The above description is merely a specific embodiment or to the explanation of specific embodiment, protection of the invention Range is not limited thereto, and anyone skilled in the art in the technical scope disclosed by the present invention, can be easily Expect change or replacement, should be covered by the protection scope of the present invention.Protection scope of the present invention should be with claim Subject to protection scope.

Claims

1. a kind of system of the shared storage for training pattern, which is characterized in that the system comprises:

Dispatching platform dispatches second cluster, so that the Distributed sharing stores carry on the virtual machine.
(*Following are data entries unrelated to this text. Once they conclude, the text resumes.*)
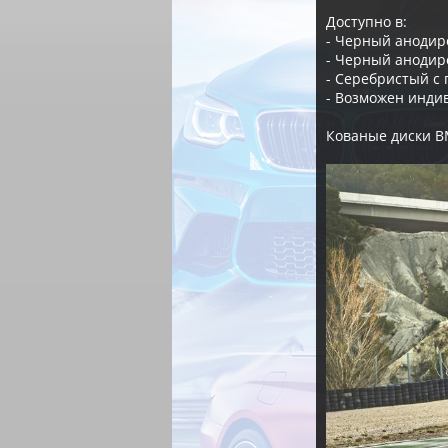
Доступно в:
- Черный аноди
- Черный анодир
- Серебристый с
- Возможен инди
Кованые диски B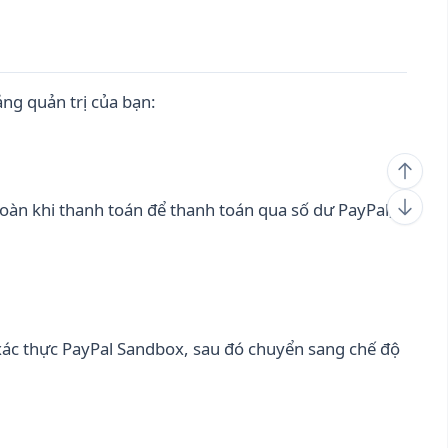
ng quản trị của bạn:
oàn khi thanh toán để thanh toán qua số dư PayPal,
xác thực PayPal Sandbox, sau đó chuyển sang chế độ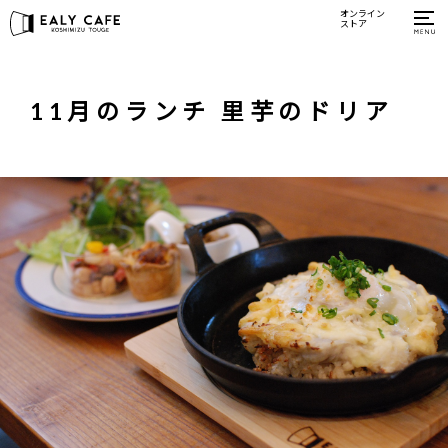
オンライン
ストア
11月のランチ 里芋のドリア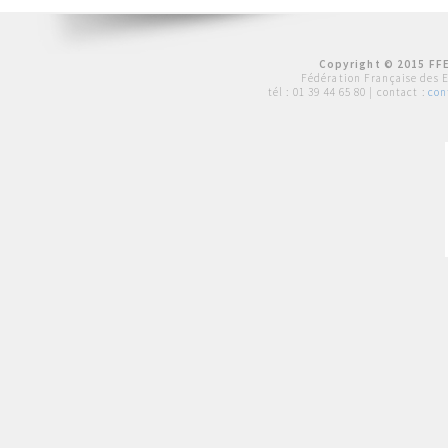
Copyright © 2015 FFE
Fédération Française des 
tél :
01 39 44 65 80
| contact :
con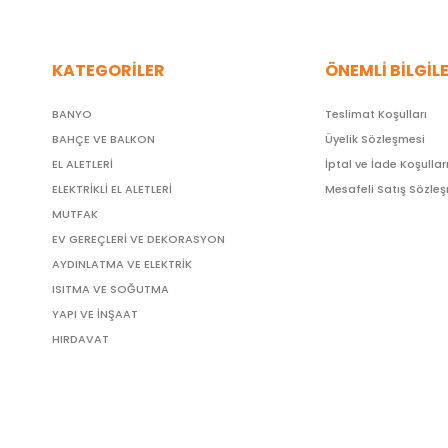
KATEGORİLER
ÖNEMLİ BİLGİL
BANYO
Teslimat Koşulları
BAHÇE VE BALKON
Üyelik Sözleşmesi
EL ALETLERİ
İptal ve İade Koşullar
ELEKTRİKLİ EL ALETLERİ
Mesafeli Satış Sözle
MUTFAK
EV GEREÇLERİ VE DEKORASYON
AYDINLATMA VE ELEKTRİK
ISITMA VE SOĞUTMA
YAPI VE İNŞAAT
HIRDAVAT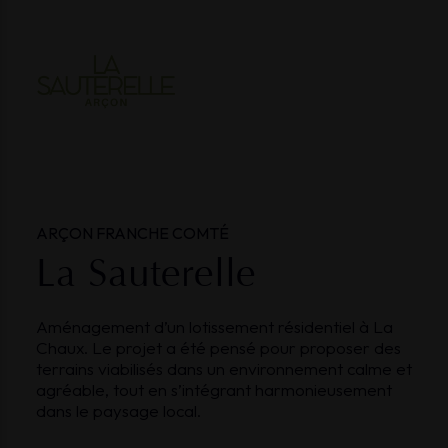
ARÇON
FRANCHE COMTÉ
La Sauterelle
Aménagement d’un lotissement résidentiel à La
Chaux. Le projet a été pensé pour proposer des
terrains viabilisés dans un environnement calme et
agréable, tout en s’intégrant harmonieusement
dans le paysage local.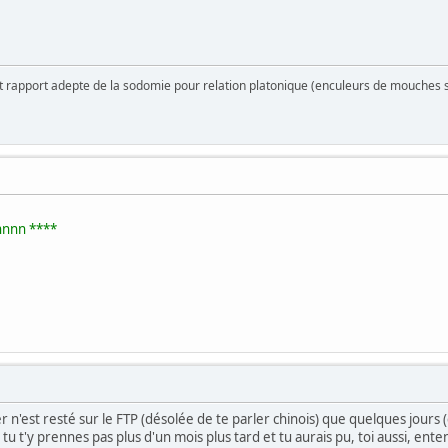
rapport adepte de la sodomie pour relation platonique (enculeurs de mouches 
nnnnnn ****
er n'est resté sur le FTP (désolée de te parler chinois) que quelques jours (
ue tu t'y prennes pas plus d'un mois plus tard et tu aurais pu, toi aussi, e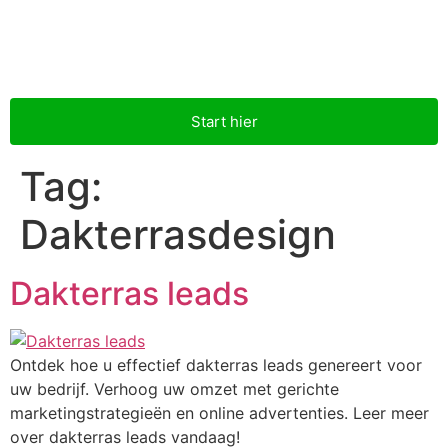
Start hier
Tag:
Dakterrasdesign
Dakterras leads
Ontdek hoe u effectief dakterras leads genereert voor
uw bedrijf. Verhoog uw omzet met gerichte
marketingstrategieën en online advertenties. Leer meer
over dakterras leads vandaag!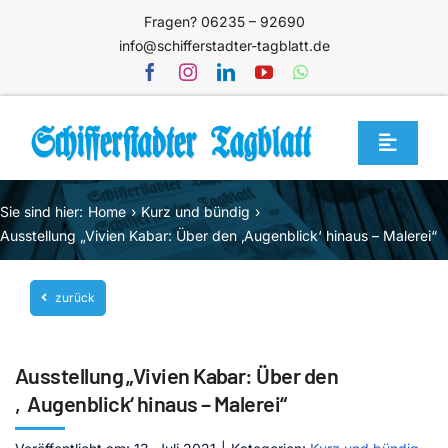
Zum
Fragen? 06235 – 92690
Inhalt
info@schifferstadter-tagblatt.de
springen
Toggle
Navigat
Home
Sie sind hier:
Home
Kurz und bündig
Themen
Ausstellung „Vivien Kabar: Über den ‚Augenblick‘ hinaus – Malerei“
Blog
zurück
Unternehmen
Service
Ausstellung „Vivien Kabar: Über den
Mediathek
‚Augenblick‘ hinaus – Malerei“
Jetzt abonnieren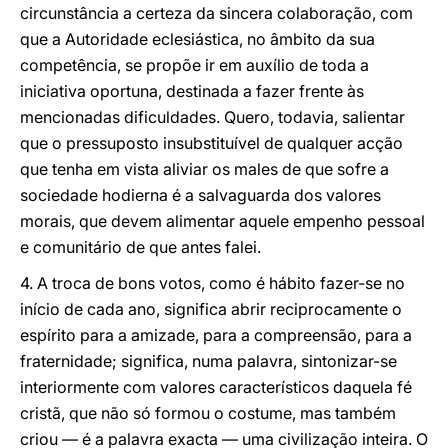
circunstância a certeza da sincera colaboração, com
que a Autoridade eclesiástica, no âmbito da sua
competência, se propõe ir em auxílio de toda a
iniciativa oportuna, destinada a fazer frente às
mencionadas dificuldades. Quero, todavia, salientar
que o pressuposto insubstituível de qualquer acção
que tenha em vista aliviar os males de que sofre a
sociedade hodierna é a salvaguarda dos valores
morais, que devem alimentar aquele empenho pessoal
e comunitário de que antes falei.
4. A troca de bons votos, como é hábito fazer-se no
início de cada ano, significa abrir reciprocamente o
espírito para a amizade, para a compreensão, para a
fraternidade; significa, numa palavra, sintonizar-se
interiormente com valores característicos daquela fé
cristã, que não só formou o costume, mas também
criou — é a palavra exacta — uma civilização inteira. O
2. system according to claim 1, which is characterized in that dispatching platform dispatches second cluster, comprising:

The dispatching platform selects several the second physical machines from second cluster, and to several second physical machines Send scheduling request.
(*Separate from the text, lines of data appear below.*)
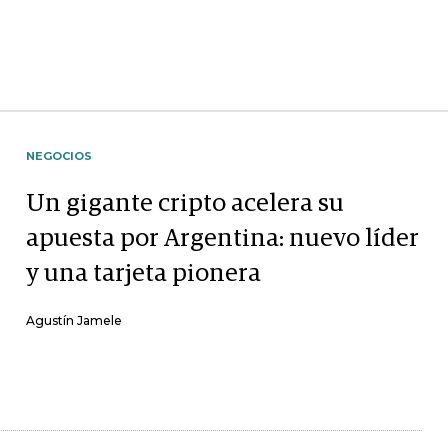
NEGOCIOS
Un gigante cripto acelera su
apuesta por Argentina: nuevo líder
y una tarjeta pionera
Agustín Jamele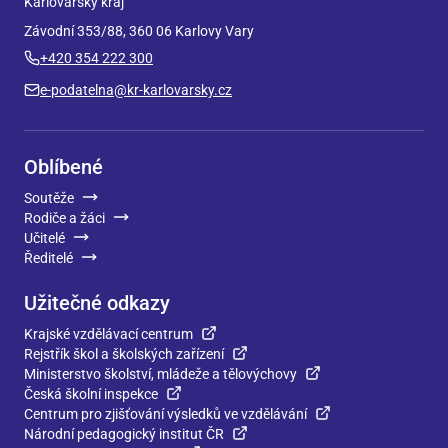
Karlovarský kraj
Závodní 353/88, 360 06 Karlovy Vary
+420 354 222 300
e-podatelna@kr-karlovarsky.cz
Oblíbené
Soutěže
Rodiče a žáci
Učitelé
Ředitelé
Užitečné odkazy
Krajské vzdělávací centrum
Rejstřík škol a školských zařízení
Ministerstvo školství, mládeže a tělovýchovy
Česká školní inspekce
Centrum pro zjišťování výsledků ve vzdělávání
Národní pedagogický institut ČR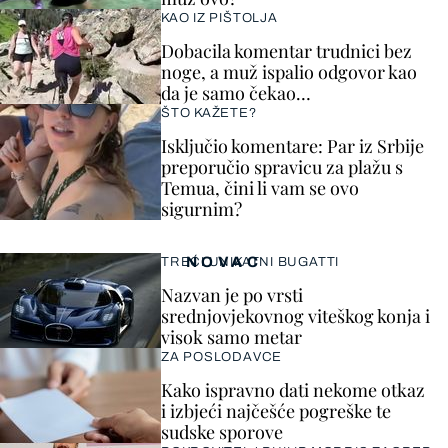
KAO IZ PIŠTOLJA
Dobacila komentar trudnici bez
noge, a muž ispalio odgovor kao
da je samo čekao…
ŠTO KAŽETE?
Isključio komentare: Par iz Srbije
preporučio spravicu za plažu s
Temua, čini li vam se ovo
sigurnim?
NOVAC
TREĆI UNIKATNI BUGATTI
Nazvan je po vrsti
srednjovjekovnog viteškog konja i
visok samo metar
ZA POSLODAVCE
Kako ispravno dati nekome otkaz
i izbjeći najčešće pogreške te
sudske sporove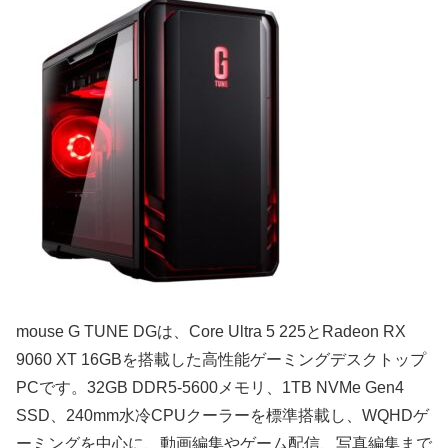
mouse G TUNE DGは、Core Ultra 5 225とRadeon RX
9060 XT 16GBを搭載した高性能ゲーミングデスクトップ
PCです。32GB DDR5-5600メモリ、1TB NVMe Gen4
SSD、240mm水冷CPUクーラーを標準搭載し、WQHDゲ
ーミングを中心に、動画編集やゲーム配信、写真編集まで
3. system according to claim 2, which is characterized in that several second physical machines in second cluster After receiving scheduling request, start virtual machine, and distribute hardware resource for respective virtual machine.

4. system according to claim 3, which is characterized in that the Distributed sharing provided by first cluster is deposited Carry is stored up on the virtual machine that several second physical machines are started.

5. system according to claim 1, which is characterized in that be arranged in every second physical machine in second cluster There is agency, the agency obtains the virtual machine information of the second physical machine where it, and acquired virtual machine information is sent To the dispatching platform.

6. system according to claim 5, which is characterized in that the dispatching platform is used according to the virtual machine information Dispatching algorithm is scheduled.

7. system according to claim 2, which is characterized in that certain second in setting several second physical machines Physical machine is as server, and other second physical machines in several second physical machines are as worker's machine,

Wherein, the server provides Network File System NFS service, and worker's machine carry is simultaneously serviced using the NFS.

8. system according to claim 7, which is characterized in that the block of the virtual machine institute carry of the server stores RBD Server as NFS service.

9. system according to claim 7, which is characterized in that the internet protocol address or domain name of the server It is fixed.

10. system according to claim 7, which is characterized in that when the state variation and nothing of certain second physical machine When method guarantees normal program operation, migrated using by another the second physical machine as the server.

11. system according to any one of claim 1 to 10, which is characterized in that further include:

Control centre receives user's request, and sends and instruct to the dispatching platform；

Wherein, the dispatching platform dispatches second cluster after receiving described instruction.